WHAT YOU SHOULD DO: Exactly and only the lines below from the one containing "Battery display" down to the one containing "specialised skills, discover" are wanted, both included; please exclude every picture.

MATERIAL FOR THE TASK:
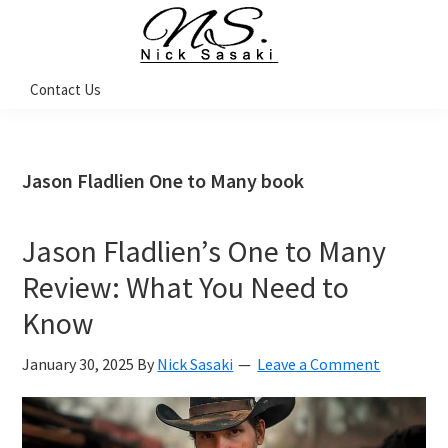
Skip
Skip
Skip
Skip
to
to
to
to
primary
main
primary
footer
Nick
Contact Us
Sasaki
navigation
content
sidebar
-
Ninja
Marketing
Coach
Jason Fladlien One to Many book
Jason Fladlien’s One to Many
Review: What You Need to
Know
January 30, 2025
By
Nick Sasaki
Leave a Comment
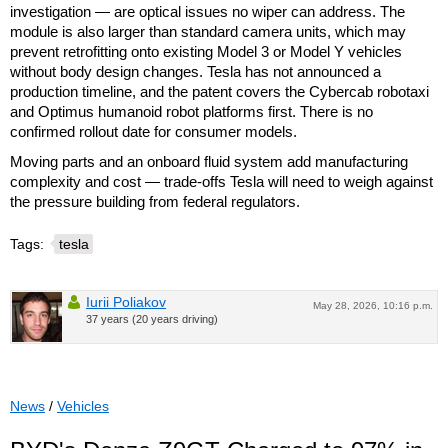
investigation — are optical issues no wiper can address. The
module is also larger than standard camera units, which may
prevent retrofitting onto existing Model 3 or Model Y vehicles
without body design changes. Tesla has not announced a
production timeline, and the patent covers the Cybercab robotaxi
and Optimus humanoid robot platforms first. There is no
confirmed rollout date for consumer models.
Moving parts and an onboard fluid system add manufacturing
complexity and cost — trade-offs Tesla will need to weigh against
the pressure building from federal regulators.
Tags:
tesla
Iurii Poliakov
May 28, 2026, 10:16 p.m.
37 years (20 years driving)
News
/
Vehicles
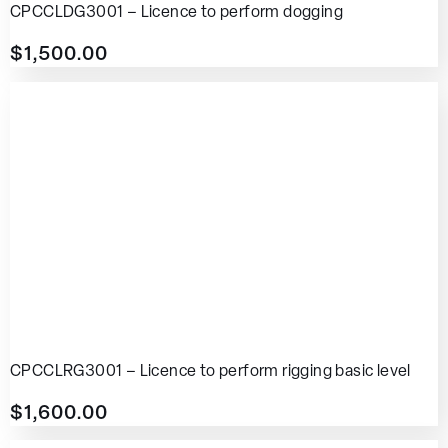
CPCCLDG3001 – Licence to perform dogging
$
1,500.00
CPCCLRG3001 – Licence to perform rigging basic level
$
1,600.00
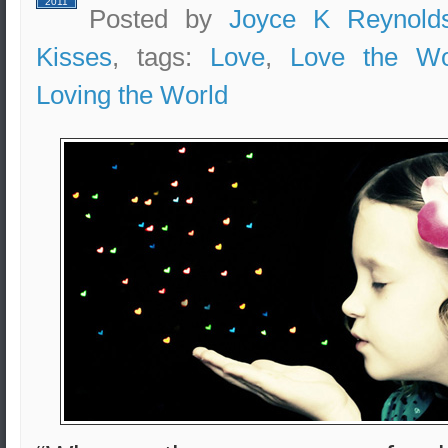
2011
Posted by
Joyce K Reynold
Kisses
, tags:
Love
,
Love the Wo
Loving the World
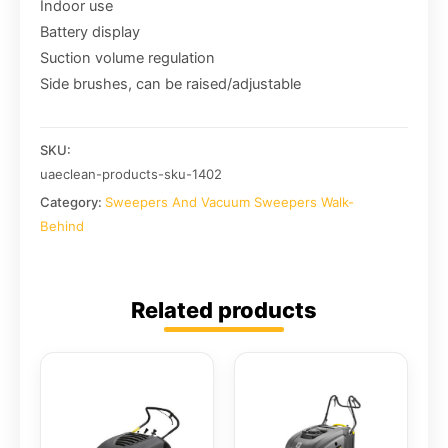
Indoor use
Battery display
Suction volume regulation
Side brushes, can be raised/adjustable
SKU:
uaeclean-products-sku-1402
Category:
Sweepers And Vacuum Sweepers Walk-
Behind
Related products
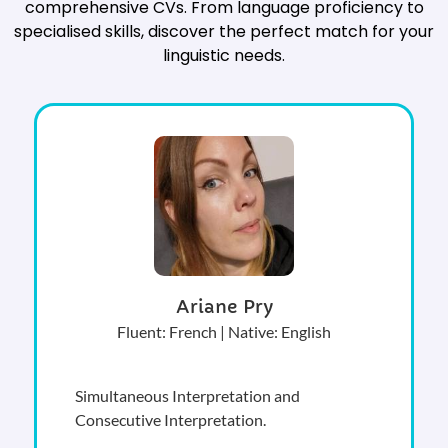
comprehensive CVs. From language proficiency to
specialised skills, discover the perfect match for your
linguistic needs.
Ariane Pry
Fluent: French | Native: English
Simultaneous Interpretation and
Consecutive Interpretation.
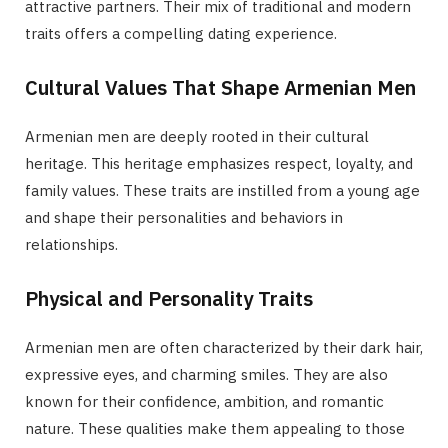
attractive partners. Their mix of traditional and modern
traits offers a compelling dating experience.
Cultural Values That Shape Armenian Men
Armenian men are deeply rooted in their cultural
heritage. This heritage emphasizes respect, loyalty, and
family values. These traits are instilled from a young age
and shape their personalities and behaviors in
relationships.
Physical and Personality Traits
Armenian men are often characterized by their dark hair,
expressive eyes, and charming smiles. They are also
known for their confidence, ambition, and romantic
nature. These qualities make them appealing to those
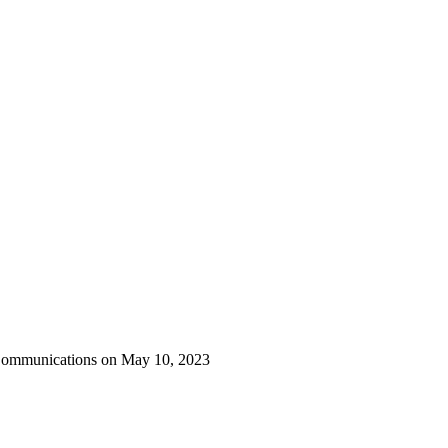
 Communications on May 10, 2023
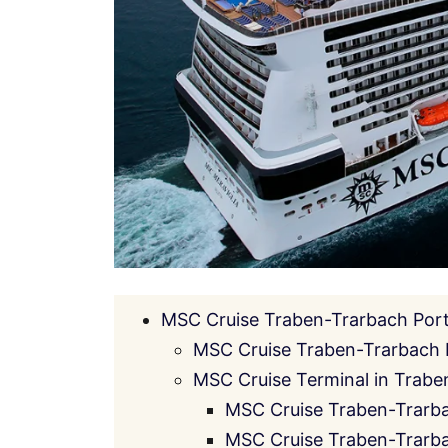
MSC Cruise Traben-Trarbach Port
MSC Cruise Traben-Trarbach 
MSC Cruise Terminal in Traben
MSC Cruise Traben-Trarba
MSC Cruise Traben-Trarba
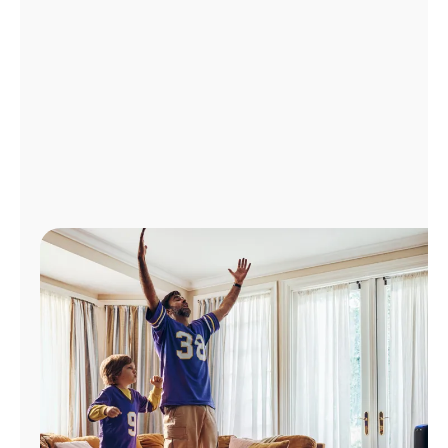
Manage
Account
Find
a
Store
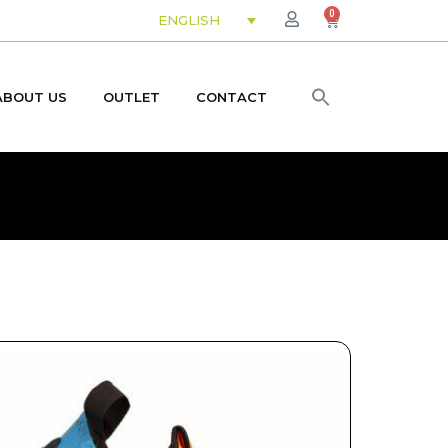
0
ENGLISH
ABOUT US
OUTLET
CONTACT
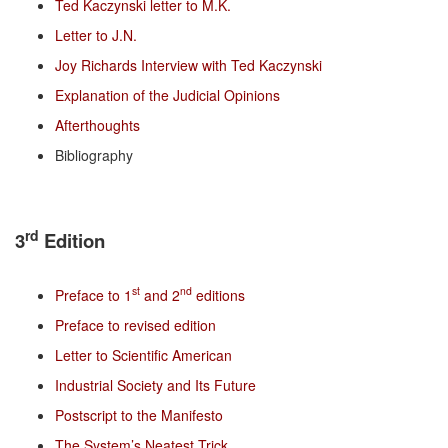
Ted Kaczynski letter to M.K.
Letter to J.N.
Joy Richards Interview with Ted Kaczynski
Explanation of the Judicial Opinions
Afterthoughts
Bibliography
rd
3
Edition
st
nd
Preface to 1
and 2
editions
Preface to revised edition
Letter to Scientific American
Industrial Society and Its Future
Postscript to the Manifesto
The System’s Neatest Trick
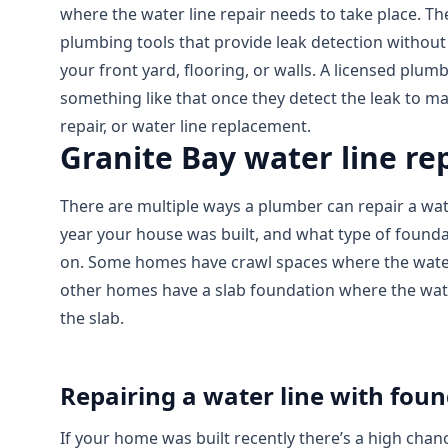
where the water line repair needs to take place. The
plumbing tools that provide leak detection withou
your front yard, flooring, or walls. A licensed plumb
something like that once they detect the leak to m
repair, or water line replacement.
Granite Bay water line r
There are multiple ways a plumber can repair a wate
year your house was built, and what type of founda
on. Some homes have crawl spaces where the water 
other homes have a slab foundation where the wate
the slab.
Repairing a water line with fou
If your home was built recently there’s a high chan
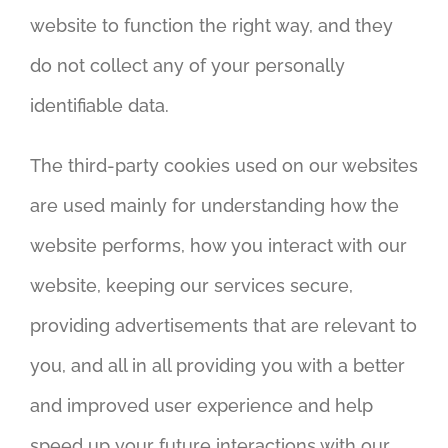
website to function the right way, and they
do not collect any of your personally
identifiable data.
The third-party cookies used on our websites
are used mainly for understanding how the
website performs, how you interact with our
website, keeping our services secure,
providing advertisements that are relevant to
you, and all in all providing you with a better
and improved user experience and help
speed up your future interactions with our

ANSWER BOX:
Battery display
Suction volume regulation
Side brushes, can be raised/adjustable
SKU:
uaeclean-products-sku-1402
Category:
Sweepers And Vacuum Sweepers Walk-
Behind
Related products
comprehensive CVs. From language proficiency to
specialised skills, discover the perfect match for your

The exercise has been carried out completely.